1. Virtual Interface Architecture over Myrinet
EEL5717 - Computer Architecture
Dr. Alan D. George
Project Final Report
Department of Electrical and Computer Engineering
University of Florida
Edwin Hernandez
December 1998.
2. Implementation of a Virtual Interface Architecture over Myrinet
Edwin Hernandez - hernande@hcs.ufl.edu
1. Introduction
The evolution of network interfaces has been improving over years, but he network protocols add a big
amount of overhead that it is translated into higher latency and low useful throughput. The traditional
protocols such as TCP, UDP and TP4 are not appropriate for high performance environments where light-
weight communications are required in order to maximize the bandwidth theoretically possible to achieve.

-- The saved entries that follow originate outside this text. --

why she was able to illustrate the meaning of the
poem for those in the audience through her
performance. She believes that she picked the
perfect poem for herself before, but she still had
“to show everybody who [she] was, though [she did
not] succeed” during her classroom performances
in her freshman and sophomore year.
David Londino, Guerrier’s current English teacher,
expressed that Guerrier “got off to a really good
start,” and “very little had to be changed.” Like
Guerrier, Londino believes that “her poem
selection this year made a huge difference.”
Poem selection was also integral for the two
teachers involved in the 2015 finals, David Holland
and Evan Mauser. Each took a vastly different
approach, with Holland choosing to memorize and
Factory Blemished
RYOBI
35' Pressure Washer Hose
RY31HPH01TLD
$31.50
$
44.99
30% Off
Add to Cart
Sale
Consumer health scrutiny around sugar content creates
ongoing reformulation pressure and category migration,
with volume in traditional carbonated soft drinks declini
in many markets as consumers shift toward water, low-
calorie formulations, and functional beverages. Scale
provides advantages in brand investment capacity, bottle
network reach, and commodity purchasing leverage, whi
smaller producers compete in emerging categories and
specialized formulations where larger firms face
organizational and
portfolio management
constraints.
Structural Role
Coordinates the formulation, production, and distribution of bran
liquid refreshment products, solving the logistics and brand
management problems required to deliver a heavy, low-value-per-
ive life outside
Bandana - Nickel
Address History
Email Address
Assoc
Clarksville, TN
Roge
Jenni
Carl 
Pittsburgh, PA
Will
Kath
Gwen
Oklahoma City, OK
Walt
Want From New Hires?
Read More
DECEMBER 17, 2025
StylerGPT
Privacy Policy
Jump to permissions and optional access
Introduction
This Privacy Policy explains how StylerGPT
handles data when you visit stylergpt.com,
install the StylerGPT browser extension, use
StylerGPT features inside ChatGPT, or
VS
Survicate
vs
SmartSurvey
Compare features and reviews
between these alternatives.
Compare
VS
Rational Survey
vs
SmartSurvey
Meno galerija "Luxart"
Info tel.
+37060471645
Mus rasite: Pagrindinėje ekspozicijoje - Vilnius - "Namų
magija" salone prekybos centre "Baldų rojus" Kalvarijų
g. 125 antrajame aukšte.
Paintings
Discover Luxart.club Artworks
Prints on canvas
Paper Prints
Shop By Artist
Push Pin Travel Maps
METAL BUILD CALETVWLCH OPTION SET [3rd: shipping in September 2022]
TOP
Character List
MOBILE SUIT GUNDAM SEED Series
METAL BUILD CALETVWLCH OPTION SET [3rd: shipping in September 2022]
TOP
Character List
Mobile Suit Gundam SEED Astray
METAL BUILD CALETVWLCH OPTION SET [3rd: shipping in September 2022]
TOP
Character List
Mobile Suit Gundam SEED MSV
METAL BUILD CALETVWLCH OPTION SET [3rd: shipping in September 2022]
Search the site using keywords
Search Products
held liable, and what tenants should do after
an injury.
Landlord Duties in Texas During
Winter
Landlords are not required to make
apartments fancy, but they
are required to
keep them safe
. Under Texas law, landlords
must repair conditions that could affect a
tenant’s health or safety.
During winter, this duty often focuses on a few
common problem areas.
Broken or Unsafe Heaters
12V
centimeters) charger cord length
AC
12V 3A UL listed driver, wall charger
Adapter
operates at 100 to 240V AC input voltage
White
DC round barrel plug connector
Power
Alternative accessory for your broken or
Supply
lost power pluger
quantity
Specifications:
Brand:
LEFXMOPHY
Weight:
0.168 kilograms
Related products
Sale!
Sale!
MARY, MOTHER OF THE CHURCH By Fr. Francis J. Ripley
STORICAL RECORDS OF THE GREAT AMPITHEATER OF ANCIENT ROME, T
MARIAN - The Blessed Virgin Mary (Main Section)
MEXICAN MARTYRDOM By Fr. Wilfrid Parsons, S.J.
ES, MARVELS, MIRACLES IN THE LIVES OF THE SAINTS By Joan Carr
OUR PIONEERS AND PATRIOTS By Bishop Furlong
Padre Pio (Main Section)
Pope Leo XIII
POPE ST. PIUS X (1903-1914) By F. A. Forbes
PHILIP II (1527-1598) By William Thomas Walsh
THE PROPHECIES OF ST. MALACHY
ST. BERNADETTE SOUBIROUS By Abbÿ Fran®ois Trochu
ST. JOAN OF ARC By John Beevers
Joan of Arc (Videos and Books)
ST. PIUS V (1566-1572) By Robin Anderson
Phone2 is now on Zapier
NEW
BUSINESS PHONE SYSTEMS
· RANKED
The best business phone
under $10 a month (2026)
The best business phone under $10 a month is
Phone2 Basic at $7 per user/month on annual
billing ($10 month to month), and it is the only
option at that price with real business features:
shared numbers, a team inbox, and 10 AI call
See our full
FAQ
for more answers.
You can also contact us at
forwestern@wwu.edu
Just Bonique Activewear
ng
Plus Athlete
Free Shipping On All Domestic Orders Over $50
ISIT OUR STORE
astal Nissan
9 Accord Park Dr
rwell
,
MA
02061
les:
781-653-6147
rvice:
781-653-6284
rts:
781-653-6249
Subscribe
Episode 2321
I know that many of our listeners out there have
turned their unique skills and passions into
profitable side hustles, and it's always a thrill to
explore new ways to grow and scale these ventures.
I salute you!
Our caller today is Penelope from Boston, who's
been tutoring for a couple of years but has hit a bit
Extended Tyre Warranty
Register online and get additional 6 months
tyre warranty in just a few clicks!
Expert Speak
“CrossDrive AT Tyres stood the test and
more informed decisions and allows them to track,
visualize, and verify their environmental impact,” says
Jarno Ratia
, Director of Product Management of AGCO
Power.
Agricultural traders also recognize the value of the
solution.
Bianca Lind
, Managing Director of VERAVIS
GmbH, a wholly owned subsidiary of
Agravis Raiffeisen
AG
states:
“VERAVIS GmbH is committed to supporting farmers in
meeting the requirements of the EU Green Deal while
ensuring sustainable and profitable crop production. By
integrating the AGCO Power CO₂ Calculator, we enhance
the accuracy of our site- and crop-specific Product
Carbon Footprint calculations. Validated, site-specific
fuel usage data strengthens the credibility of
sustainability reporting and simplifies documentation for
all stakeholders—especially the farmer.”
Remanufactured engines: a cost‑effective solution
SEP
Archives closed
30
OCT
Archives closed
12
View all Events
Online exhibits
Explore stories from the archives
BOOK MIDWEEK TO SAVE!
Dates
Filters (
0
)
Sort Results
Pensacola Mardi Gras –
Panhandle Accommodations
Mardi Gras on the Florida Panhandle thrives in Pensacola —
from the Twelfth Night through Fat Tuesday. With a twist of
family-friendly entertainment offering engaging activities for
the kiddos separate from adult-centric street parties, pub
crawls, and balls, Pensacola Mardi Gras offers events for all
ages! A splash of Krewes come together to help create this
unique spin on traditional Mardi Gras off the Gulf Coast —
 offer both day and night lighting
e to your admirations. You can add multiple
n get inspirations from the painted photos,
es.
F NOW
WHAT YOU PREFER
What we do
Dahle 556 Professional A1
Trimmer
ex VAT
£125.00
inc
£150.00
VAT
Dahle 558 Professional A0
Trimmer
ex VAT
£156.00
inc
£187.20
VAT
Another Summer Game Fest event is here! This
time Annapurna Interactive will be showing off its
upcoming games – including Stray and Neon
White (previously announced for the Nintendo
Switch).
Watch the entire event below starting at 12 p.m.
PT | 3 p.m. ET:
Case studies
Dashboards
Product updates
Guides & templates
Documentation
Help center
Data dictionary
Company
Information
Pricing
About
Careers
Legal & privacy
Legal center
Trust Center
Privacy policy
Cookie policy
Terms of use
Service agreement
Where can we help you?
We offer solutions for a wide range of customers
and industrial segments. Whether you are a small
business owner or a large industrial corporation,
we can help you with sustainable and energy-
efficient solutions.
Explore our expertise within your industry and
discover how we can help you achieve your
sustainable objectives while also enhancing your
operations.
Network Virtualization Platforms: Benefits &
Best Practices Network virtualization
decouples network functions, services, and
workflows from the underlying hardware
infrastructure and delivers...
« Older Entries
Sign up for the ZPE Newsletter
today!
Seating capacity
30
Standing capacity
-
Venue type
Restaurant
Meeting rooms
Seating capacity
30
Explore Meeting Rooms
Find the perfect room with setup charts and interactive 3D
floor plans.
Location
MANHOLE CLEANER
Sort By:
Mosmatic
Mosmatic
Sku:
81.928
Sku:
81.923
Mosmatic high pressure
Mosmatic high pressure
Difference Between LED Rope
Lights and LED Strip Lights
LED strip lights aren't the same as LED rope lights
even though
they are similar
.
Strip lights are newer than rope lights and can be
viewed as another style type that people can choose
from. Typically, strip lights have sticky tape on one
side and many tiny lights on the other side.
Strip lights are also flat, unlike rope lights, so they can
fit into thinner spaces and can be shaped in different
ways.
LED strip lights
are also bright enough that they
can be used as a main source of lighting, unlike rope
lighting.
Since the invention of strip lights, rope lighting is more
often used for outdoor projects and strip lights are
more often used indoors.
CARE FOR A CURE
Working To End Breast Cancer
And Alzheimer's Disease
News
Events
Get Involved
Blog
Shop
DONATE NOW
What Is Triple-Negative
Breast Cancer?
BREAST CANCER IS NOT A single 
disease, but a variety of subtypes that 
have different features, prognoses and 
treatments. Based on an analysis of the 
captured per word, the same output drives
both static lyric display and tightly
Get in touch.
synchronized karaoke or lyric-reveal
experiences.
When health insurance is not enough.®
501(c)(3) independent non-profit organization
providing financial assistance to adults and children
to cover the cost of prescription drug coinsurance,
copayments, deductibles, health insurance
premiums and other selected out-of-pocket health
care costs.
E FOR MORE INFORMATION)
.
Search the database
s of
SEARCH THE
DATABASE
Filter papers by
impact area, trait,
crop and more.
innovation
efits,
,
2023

In other words, protocols have to be light-weight and they should maximize the useful throughput and
allow minimum latency. Several companies, software and hardware, visioning this problem have come up
with new ideas. One of them is called, Virtual Interface Architecture (VIA), as a matter of fact VIA was
born from the combined force of COMPAQ, Microsoft and INTEL [VIA98]. The Virtual Interface
Specification is defined as a standard and several organizations agree with it and right now the version 1.0
of the standard is available. [VIA97]. Several papers have been published regarding the Virtual Interface
Architecture in which several Virtual Interfaces, VI, have been implemented to probe the concept of VI as
well as probe the reduction in latency and bandwidth. They have used different NIC such as Myrinet and
even Ethernet [Dunn98] and [Eick98]. However, This work was previously started with PA-RISC network
interface architectures [Banks93], virtual protocols for myrinet as stated in [Rosu95], moreover several
researchers have tried to localize the bottlenecks and performance improvements in NIC's like the work
done by [Davi93] and [Rama93] in which they have stated the general memory management concepts as
well as I/O handling techniques. As shown in Section 5, all the measurements and tests were developed at
the Myrinet test-bed in the High Performance Computing and Simulation Research Lab (HCS Lab) at the
University of Florida.
2. Background
The Virtual Interface Architecture is a new concept, this concept perfectly fits the ideas and conceptions of
high performance networks and the design of clusters. The VIA tries to boost the performance by not
allowing excessive copying and performing several tasks without care of many layers and some other
important issues, those issues are explained in section 2.1.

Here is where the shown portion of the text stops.